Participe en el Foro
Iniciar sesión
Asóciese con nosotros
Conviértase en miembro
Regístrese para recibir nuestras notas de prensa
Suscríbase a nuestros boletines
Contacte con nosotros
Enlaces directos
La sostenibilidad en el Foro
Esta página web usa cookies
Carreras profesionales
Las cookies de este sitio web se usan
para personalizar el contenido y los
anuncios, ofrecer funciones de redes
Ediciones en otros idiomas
###
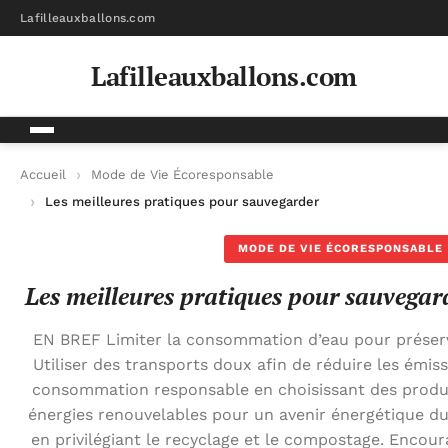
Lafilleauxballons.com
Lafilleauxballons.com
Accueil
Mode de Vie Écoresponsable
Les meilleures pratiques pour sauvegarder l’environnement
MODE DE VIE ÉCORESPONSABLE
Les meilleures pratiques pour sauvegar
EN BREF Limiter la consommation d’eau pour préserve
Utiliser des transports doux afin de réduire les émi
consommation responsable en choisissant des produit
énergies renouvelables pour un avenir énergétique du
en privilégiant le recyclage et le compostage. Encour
###
> _WHAT NEEDS TO BE DONE_:
Given the records above, reproduce precisely and only the lines between the line holding "Conviértase en miembro" and the line holding "Ediciones en otros idiomas", inclusive.

> _SOLUTION TO THE PROBLEM_:
Conviértase en miembro
Regístrese para recibir nuestras notas de prensa
Suscríbase a nuestros boletines
Contacte con nosotros
Enlaces directos
La sostenibilidad en el Foro
Esta página web usa cookies
Carreras profesionales
Las cookies de este sitio web se usan
para personalizar el contenido y los
anuncios, ofrecer funciones de redes
Ediciones en otros idiomas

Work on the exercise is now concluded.